Hermann Kreutzmann, Professor an der Freien Universität Berlin, grinst: "Keine Umweltauflagen, keine Steuerauflagen – Pakistan ist das Paradies für Unternehmer." Allerdings nur, fügt der Pakistanexperte dann hinzu, "wenn man keine Angst hat".
Außerdem erschwerten Bürokratie und Korruption den Handel: "In Pakistan müssen Sie durch 1000 Türen gehen, bevor Sie endlich ihr Ziel erreichen", erzählt ein pakistanischer Unternehmer, der im Pharmabereich arbeitet. "In Deutschland nur durch eine." Außenminister Guido Westerwelle mahnt an, dass trotz aller Reformen die Rechtssicherheit für Investoren verbessert werden müsste. "Ich ermutige die Regierung, die Reformen weiter voranzutreiben, auch wenn einige der nötigen Schritte unbeliebt sein werden."
Immer wieder geht das Licht aus
Etwa beim Thema Energie: Die Regierung habe erste Schritte unternommen, um das "Energie-Defizit" in den Griff zu bekommen, so Sharif, und etwa die Strompreise erhöht. Seit Jahrzehnten kämpft Pakistan mit einer Energiekrise: Immer wieder gehen in Pakistans Städten und Dörfern die Lichter aus, weil die Infrastruktur fehlt und viele ihre Rechnungen nicht bezahlen. Das treibt die Betriebskosten in die Höhe. Vor allem die Textilindustrie, die gegen Konkurrenten aus Bangladesch und Sri Lanka ankämpfen muss, hat damit zu kämpfen.
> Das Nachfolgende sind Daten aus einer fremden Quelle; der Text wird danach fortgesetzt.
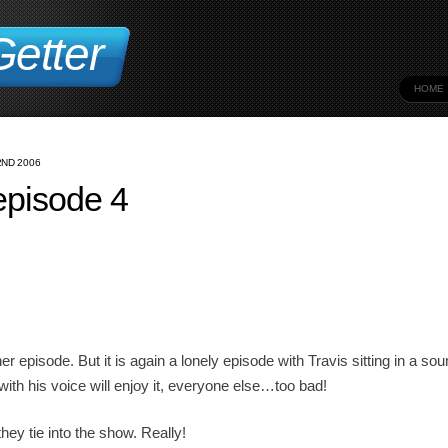
etter
HOME
ND 2006
pisode 4
r episode. But it is again a lonely episode with Travis sitting in a so
ith his voice will enjoy it, everyone else…too bad!
ey tie into the show. Really!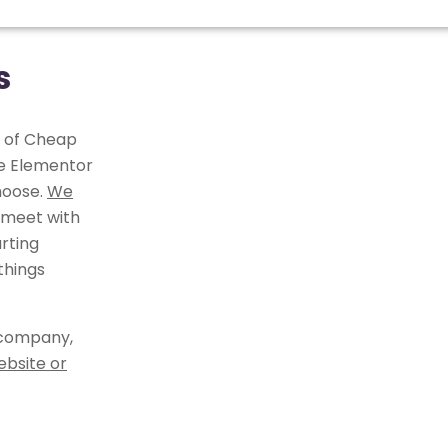
s
r of Cheap
he Elementor
hoose.
We
 meet with
rting
things
 company,
ebsite or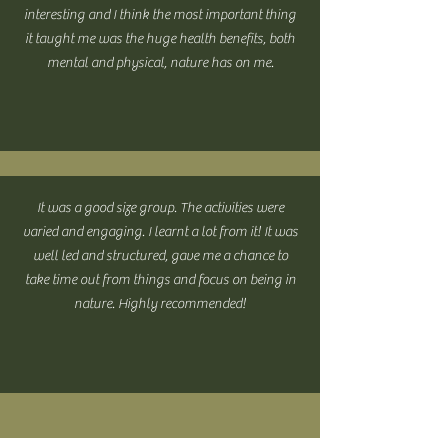
interesting and I think the most important thing
it taught me was the huge health benefits, both
mental and physical, nature has on me.
It was a good size group. The activities were
varied and engaging. I learnt a lot from it! It was
well led and structured, gave me a chance to
take time out from things and focus on being in
nature. Highly recommended!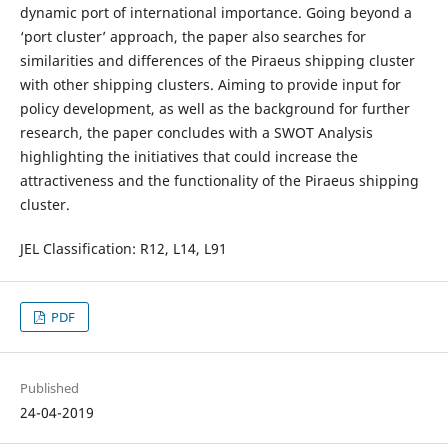
dynamic port of international importance. Going beyond a
‘port cluster’ approach, the paper also searches for
similarities and differences of the Piraeus shipping cluster
with other shipping clusters. Aiming to provide input for
policy development, as well as the background for further
research, the paper concludes with a SWOT Analysis
highlighting the initiatives that could increase the
attractiveness and the functionality of the Piraeus shipping
cluster.
JEL Classification: R12, L14, L91
PDF
Published
24-04-2019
Dank gab es deshalb von pakistanischer Seite für eine deutsche Fürsprache: Die Bundesrepublik setzt sich ein für die Aufnahme Pakistans in das Allgemeine Präferenzsystem (GSP Plus) der EU. Damit würden in bestimmten Bereichen Tarifzölle entfallen, profitieren würde vor allem die Textilindustrie. "Ich bin sicher, dass Pakistan den Anforderungen entspricht", so Anne Ruth Herkes, Staatssekretärin im Bundesministerium für Wirtschaft und Technologie. Sie erwarte noch in diesem Jahr eine Abstimmung in der Europäischen Union.
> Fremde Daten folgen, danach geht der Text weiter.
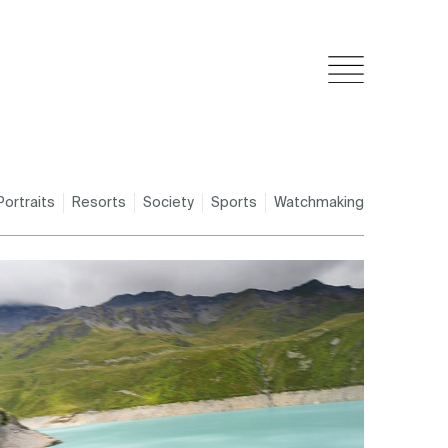
Portraits
Resorts
Society
Sports
Watchmaking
Radikalismus bleibt größtes Problem
Die Terroristen operierten nur in einzelnen Gebieten, sein Bundesstaat Punjab sei wetgehend verschont geblieben, betont Sharif. Dennoch bleibe die größte Herausforderungen für Pakistan weiterhin der Extremismus. "Aber wir kämpfen gegen dieses Krebsgeschwür."
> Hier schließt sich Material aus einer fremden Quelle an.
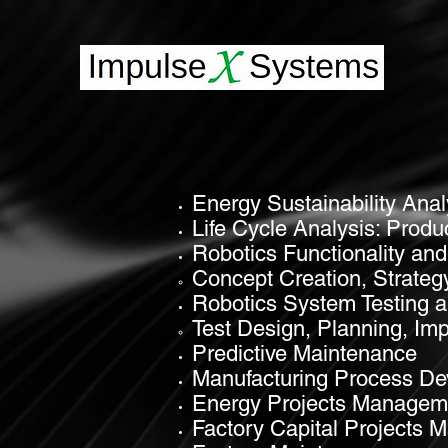
Energy Sustainability Anal
Life Cycle Analysis
:
Produ
Robotics Functionality a
Concept Creation, Strateg
Robotics System Testing a
Test Design, Planning, Im
Predictive Maintenance
Manufacturing Process D
Energy Projects Managem
Factory Capital Projects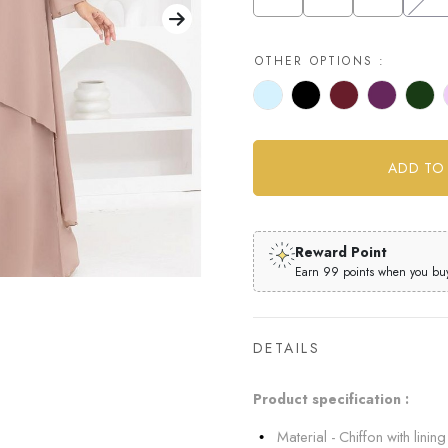
OTHER OPTIONS :
Reward Point
Earn 99 points when you buy 
DETAILS
Product specification :
Material - Chiffon with lining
Die Regierung habe den Mut bewiesen, mit den Taliban zu verhandeln, sagt Sharif. Sein Bruder Nawaz Sharif ist seit Juni Pakistans Premierminister und hat den Taliban Gespräche angeboten - ein Schritt, der nicht von allen gut geheißen wird. Auch hat Pakistan die USA aufgefordert, ihr Drohnenprogramm zu beenden. Frieden mit den Taliban? Der Unternehmer Asghar schüttelt den Kopf. Er habe da wenig Hoffnung.